The study aimed to investigate the effect of obesity therapy on leptin levels and ovarian hormonal function in women of reproductive age.

Materials and research methods

The main group included 38 women of reproductive age with a BMI of >25.6 kg/m2. The control group consisted of 20 healthy women of reproductive age. Anthropometric examination and follicle-stimulating and luteinizing hormones, estradiol, and prolactin levels were assessed on days 2–5 of the menstrual cycle, and prolactin and progesterone levels were assessed on days 20–22 of the menstrual cycle. In the presence of amenorrhea, hormonal examination was performed once using a solid-phase competitive immunochemiluminescent method on an IMMULITE 2000 apparatus, DPC (USA). Leptin level was determined using an enzyme-linked immunosorbent assay using kits manufactured by DRG (USA). Fasting insulin and glucose levels were examined to assess carbohydrate metabolism, and glucose tolerance test was performed. Pelvic ultrasound was performed using a Siemens apparatus (Japan) using abdominal and vaginal probes with a frequency of 3.5 and 7.5 MHz, respectively. Within 6 months, women followed a low-calorie diet (1200 kcal per day) in combination with increased physical activity. In addition to diet, 19 women were administered metformin 500 mg twice daily, and 19 women were administered sibutramine at 10 mg/day. After 6 months, a repeat examination was performed, which included anthropometry, determination of leptin, gonadotropin, insulin, and sex steroid hormone levels in the blood, fasting glucose test, assessment of lipid metabolism, and pelvic echography.
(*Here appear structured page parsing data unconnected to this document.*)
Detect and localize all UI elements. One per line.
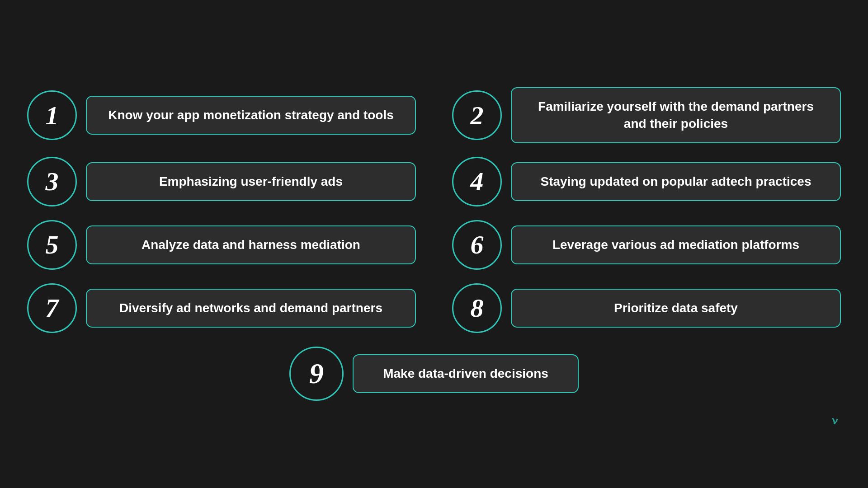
- number-circle-9: 9: [289, 347, 344, 401]
- label-box-9: Make data-driven decisions: [353, 354, 579, 393]
- list-item-6: 6 Leverage various ad mediation platform…: [452, 220, 841, 270]
- number-6: 6: [471, 230, 484, 260]
- number-circle-7: 7: [27, 283, 77, 333]
- number-8: 8: [471, 293, 484, 323]
- list-item-9: 9 Make data-driven decisions: [27, 347, 841, 401]
- number-3: 3: [46, 166, 59, 197]
- label-box-3: Emphasizing user-friendly ads: [86, 162, 416, 201]
- number-circle-3: 3: [27, 157, 77, 206]
- number-5: 5: [46, 230, 59, 260]
- number-circle-2: 2: [452, 90, 502, 140]
- label-box-7: Diversify ad networks and demand partner…: [86, 289, 416, 328]
- label-text-1: Know your app monetization strategy and …: [108, 107, 394, 124]
- number-circle-8: 8: [452, 283, 502, 333]
- number-circle-6: 6: [452, 220, 502, 270]
- list-item-4: 4 Staying updated on popular adtech prac…: [452, 157, 841, 206]
- list-item-8: 8 Prioritize data safety: [452, 283, 841, 333]
- label-box-6: Leverage various ad mediation platforms: [511, 225, 841, 264]
- list-item-5: 5 Analyze data and harness mediation: [27, 220, 416, 270]
- label-text-6: Leverage various ad mediation platforms: [552, 236, 799, 253]
- number-circle-4: 4: [452, 157, 502, 206]
- list-item-7: 7 Diversify ad networks and demand partn…: [27, 283, 416, 333]
- number-2: 2: [471, 100, 484, 131]
- number-9: 9: [309, 357, 324, 390]
- main-container: 1 Know your app monetization strategy an…: [27, 69, 841, 419]
- label-box-8: Prioritize data safety: [511, 289, 841, 328]
- label-text-4: Staying updated on popular adtech practi…: [541, 173, 811, 190]
- logo-mark: 𝓿: [831, 413, 836, 428]
- label-text-2: Familiarize yourself with the demand par…: [525, 98, 826, 132]
- label-box-4: Staying updated on popular adtech practi…: [511, 162, 841, 201]
- label-text-7: Diversify ad networks and demand partner…: [119, 300, 382, 317]
- label-box-2: Familiarize yourself with the demand par…: [511, 87, 841, 143]
- label-box-5: Analyze data and harness mediation: [86, 225, 416, 264]
- label-text-8: Prioritize data safety: [614, 300, 738, 317]
- number-7: 7: [46, 293, 59, 323]
- list-item-3: 3 Emphasizing user-friendly ads: [27, 157, 416, 206]
- list-item-2: 2 Familiarize yourself with the demand p…: [452, 87, 841, 143]
- label-box-1: Know your app monetization strategy and …: [86, 96, 416, 135]
- number-circle-1: 1: [27, 90, 77, 140]
- list-item-1: 1 Know your app monetization strategy an…: [27, 87, 416, 143]
- number-1: 1: [46, 100, 59, 131]
- number-circle-5: 5: [27, 220, 77, 270]
- number-4: 4: [471, 166, 484, 197]
- label-text-9: Make data-driven decisions: [383, 365, 548, 382]
- label-text-5: Analyze data and harness mediation: [142, 236, 360, 253]
- label-text-3: Emphasizing user-friendly ads: [159, 173, 343, 190]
Statistical test was performed using the R and Statistica 7.0 software packages. The arithmetic mean (M), mean error (m), and Pearson and Spearman correlation coefficients were calculated. Discriminant analysis was used. The independence of categorical features was tested using Fisher exact test. The Kruskal–Wallis test was used to assess the homogeneity of several independent samples. The confidence level of probability (p-values) was compared with a significance level of 0.05, and the null hypothesis was rejected at p < 0.05. The significant differences of the two groups was determined using the Wilcoxon test, and the Student t test was used if the distribution laws within the samples corresponded to the normal distribution law according to the Shapiro–Wilk test. To study the significance of the combined effect of different factors (belonging to a group with ovulation or anovulation or the time of follow-up before and after treatment), repeated measures model of analysis of variance for repeat monitoring, which checked the significance of fixed effects, namely group, time, and interaction of group factors and time.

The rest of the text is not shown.